Under KRS 342.280(1) a motion for full board review must be made within 14 days from “the date of the award.” The board was of the opinion that the day on which the award was entered must be counted as one of the 14 days, so that the motions filed on February 20 were one day late. In this opinion the board was in error, failing to give proper significance to the fact that the statute calls for computation from the date of the award as distinguished from the making of the award (cf. KRS 342.285, which provides for an appeal to the circuit court within 20 days after the rendition of the award). KRS 446.030 provides that where the time is to be computed from the day of an event, that day is not to be included in the count. Our decisions are in accord. See Charles v. Big Jim Coal Co., Ky., 237 S.W.2d 68.

Although the board was in error in ruling that the motion for full board review was filed too late, no prejudice resulted from that ruling alone because the board did in fact review the record and concur in the findings of the referee.

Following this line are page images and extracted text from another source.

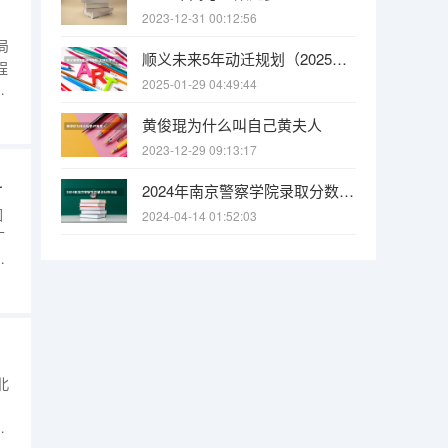
2023-12-31 00:12:56
局
顺义未来5年动迁规划（2025年顺义地区大集的具体时间安排是怎样的）
程
2025-01-29 04:49:44
学
黄俊琨为什么叫自己黄夫人
施
2023-12-29 09:13:17
校
斗
2024年南京警察学院录取分数线是多少？
因
2024-04-14 01:52:03
广
一
车
免
经存
北
：
电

However, a different situation is presented with regard to the motion for appointment of physicians, which the board rejected because of its erroneous view that this motion also was too late. Under KRS 342.315 the board had discretion whether or not to appoint disinterested physicians. A motion for such appointment could properly be made within the time allowed for the making of a motion for full board review. Jeane Francis Coal Co. v. Fields, 310 Ky. 122, 220 S.W.2d 107. Here, because of its erroneous impression that the motion was not filed in time, the board did not exercise its discretion but simply refused to consider the motion. It is our opinion that the board should have entertained the motion and made disposition of it according to its sound discretion. Under the liberal interpretation required to be given to the workmen’s compensation law we cannot say that the board could not in its discretion have granted the motion, even though it involved a theory of disability not presented before the referee and for which the claimant had presented no evidence.

The judgment is reversed with directions to enter judgment remanding the case to the Workmen’s Compensation Board for further proceedings in conformity with this opinion.